Few visitors to Princeton are escorted by armed guards, and fewer still can claim a close, if involuntary, association with Adolf Hitler. But then there is nothing ordinary about The Art of Painting, one of the foremost works of Johannes Vermeer and the Dutch Golden Age.
In the judgment of the National Gallery of Art, the masterpiece embodies the hallmarks of Vermeer’s “artistic genius,” including “a carefully observed 17th-century Dutch interior illuminated by softly diffused light, exquisitely painted details, and a frozen moment imbued with psychological depth.” The museum went further, declaring the painting “stands apart from his other works in its imposing scale and pronounced allegorical character.”
Such was the treasure that arrived on campus for an eight-day exhibition May 22, 1950 — a treasure that the National Gallery’s founding benefactor, Andrew W. Mellon, had unsuccessfully sought to buy for $1 million in 1935. Hitler met with more success, and in 1940, he purchased The Art of Painting from its aristocratic Austrian owner for considerably less, intending to include it in his grandiose but never-realized Führermuseum.

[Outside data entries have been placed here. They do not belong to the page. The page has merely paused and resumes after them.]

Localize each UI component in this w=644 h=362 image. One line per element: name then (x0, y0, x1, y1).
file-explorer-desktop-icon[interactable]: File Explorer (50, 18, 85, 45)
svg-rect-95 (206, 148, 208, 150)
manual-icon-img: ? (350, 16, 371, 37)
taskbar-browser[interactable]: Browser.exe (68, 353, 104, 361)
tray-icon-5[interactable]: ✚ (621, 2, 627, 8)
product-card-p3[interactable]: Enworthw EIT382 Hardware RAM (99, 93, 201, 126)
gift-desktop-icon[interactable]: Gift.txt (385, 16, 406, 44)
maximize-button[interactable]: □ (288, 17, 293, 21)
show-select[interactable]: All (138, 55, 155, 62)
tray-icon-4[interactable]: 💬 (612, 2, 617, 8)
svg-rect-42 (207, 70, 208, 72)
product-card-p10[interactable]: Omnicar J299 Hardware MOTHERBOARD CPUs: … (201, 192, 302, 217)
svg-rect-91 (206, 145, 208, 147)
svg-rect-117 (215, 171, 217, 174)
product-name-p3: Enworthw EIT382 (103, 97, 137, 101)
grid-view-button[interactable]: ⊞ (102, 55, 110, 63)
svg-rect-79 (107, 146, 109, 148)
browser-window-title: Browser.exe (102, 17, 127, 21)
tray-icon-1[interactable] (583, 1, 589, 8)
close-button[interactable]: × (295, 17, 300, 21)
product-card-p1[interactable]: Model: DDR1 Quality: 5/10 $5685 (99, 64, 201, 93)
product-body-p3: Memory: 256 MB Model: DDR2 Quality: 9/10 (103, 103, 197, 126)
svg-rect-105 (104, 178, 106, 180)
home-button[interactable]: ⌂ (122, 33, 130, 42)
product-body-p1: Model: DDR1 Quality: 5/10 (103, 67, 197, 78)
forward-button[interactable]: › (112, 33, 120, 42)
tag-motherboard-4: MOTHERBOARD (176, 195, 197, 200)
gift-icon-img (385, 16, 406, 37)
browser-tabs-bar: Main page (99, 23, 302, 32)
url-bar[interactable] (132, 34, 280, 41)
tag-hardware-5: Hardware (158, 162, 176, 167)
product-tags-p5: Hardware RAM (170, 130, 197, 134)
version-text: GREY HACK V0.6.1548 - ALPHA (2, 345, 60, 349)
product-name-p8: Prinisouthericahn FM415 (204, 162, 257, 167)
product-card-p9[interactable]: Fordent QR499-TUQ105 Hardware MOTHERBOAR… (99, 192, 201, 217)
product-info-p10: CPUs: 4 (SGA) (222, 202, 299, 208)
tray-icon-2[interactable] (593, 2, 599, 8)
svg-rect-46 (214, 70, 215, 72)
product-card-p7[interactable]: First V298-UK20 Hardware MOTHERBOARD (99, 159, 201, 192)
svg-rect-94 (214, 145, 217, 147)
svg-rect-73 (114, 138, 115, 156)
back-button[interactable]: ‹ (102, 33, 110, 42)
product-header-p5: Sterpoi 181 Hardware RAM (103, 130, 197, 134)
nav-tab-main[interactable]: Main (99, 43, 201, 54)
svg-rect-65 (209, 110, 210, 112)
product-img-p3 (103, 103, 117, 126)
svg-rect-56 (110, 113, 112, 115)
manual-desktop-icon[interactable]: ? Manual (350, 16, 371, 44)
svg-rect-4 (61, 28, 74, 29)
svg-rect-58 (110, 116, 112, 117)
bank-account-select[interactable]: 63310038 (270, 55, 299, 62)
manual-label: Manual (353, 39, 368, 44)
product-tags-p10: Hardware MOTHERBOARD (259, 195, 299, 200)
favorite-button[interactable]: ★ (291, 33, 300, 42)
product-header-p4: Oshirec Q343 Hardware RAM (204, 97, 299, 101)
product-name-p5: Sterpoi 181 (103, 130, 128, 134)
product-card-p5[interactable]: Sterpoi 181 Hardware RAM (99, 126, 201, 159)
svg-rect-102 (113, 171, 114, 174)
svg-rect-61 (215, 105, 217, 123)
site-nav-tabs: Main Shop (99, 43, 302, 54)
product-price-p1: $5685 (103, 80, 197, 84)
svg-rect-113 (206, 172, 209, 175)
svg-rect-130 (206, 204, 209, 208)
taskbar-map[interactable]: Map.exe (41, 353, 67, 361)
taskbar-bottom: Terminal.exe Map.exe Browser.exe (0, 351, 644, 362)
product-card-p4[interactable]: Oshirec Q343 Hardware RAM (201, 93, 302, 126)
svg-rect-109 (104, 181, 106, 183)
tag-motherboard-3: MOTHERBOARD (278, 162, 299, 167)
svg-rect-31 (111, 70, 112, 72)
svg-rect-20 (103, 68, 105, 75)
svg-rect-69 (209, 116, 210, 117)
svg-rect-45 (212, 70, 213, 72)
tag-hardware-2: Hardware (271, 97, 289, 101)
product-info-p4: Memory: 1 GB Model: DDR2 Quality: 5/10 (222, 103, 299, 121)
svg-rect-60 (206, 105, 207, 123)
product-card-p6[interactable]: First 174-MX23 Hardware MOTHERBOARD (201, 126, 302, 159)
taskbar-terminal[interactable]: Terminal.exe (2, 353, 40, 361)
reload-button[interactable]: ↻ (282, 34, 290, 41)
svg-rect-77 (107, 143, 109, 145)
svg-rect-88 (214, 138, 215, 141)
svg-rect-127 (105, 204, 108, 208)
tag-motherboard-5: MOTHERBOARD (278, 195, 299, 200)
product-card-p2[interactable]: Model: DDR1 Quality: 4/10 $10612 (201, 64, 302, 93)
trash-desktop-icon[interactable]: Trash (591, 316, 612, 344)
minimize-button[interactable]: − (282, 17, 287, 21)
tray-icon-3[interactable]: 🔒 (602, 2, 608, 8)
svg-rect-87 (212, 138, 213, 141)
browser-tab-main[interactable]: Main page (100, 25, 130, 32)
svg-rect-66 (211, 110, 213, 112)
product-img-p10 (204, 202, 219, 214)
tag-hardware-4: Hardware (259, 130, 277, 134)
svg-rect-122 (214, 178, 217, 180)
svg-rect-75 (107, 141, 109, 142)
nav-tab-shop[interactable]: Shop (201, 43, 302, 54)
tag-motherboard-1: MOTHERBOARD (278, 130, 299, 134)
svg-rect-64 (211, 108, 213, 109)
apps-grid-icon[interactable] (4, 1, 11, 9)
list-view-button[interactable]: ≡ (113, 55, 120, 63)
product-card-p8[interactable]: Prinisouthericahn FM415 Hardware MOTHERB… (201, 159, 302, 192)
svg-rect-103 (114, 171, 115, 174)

As the tide of war turned against the Axis, Vermeer’s painting, along with thousands of other artworks, was secreted in an Austrian salt mine before narrowly escaping destruction at Nazi hands. The fate of this extraordinary trove was entrusted to the Allied armies’ Monuments, Fine Arts, and Archives personnel, informally known as the Monuments Men, and it was one of their leaders, Lt. Col. Ernest T. DeWald *1916, who would later bring The Art of Painting to the Princeton University Art Museum, which he directed from 1947 to 1960.
An authority on illuminated manuscripts and Italian paintings, this professor-turned-officer served in North Africa, Italy, and Austria, where he played a key role in the preservation of cultural artifacts and the restitution of looted artworks. In appreciation of his labors, the Austrian government loaned The Art of Painting to Princeton, a work that was — and to this day remains — one of the country’s most prized possessions.
John S. Weeren is founding director of Princeton Writes and a former assistant University archivist.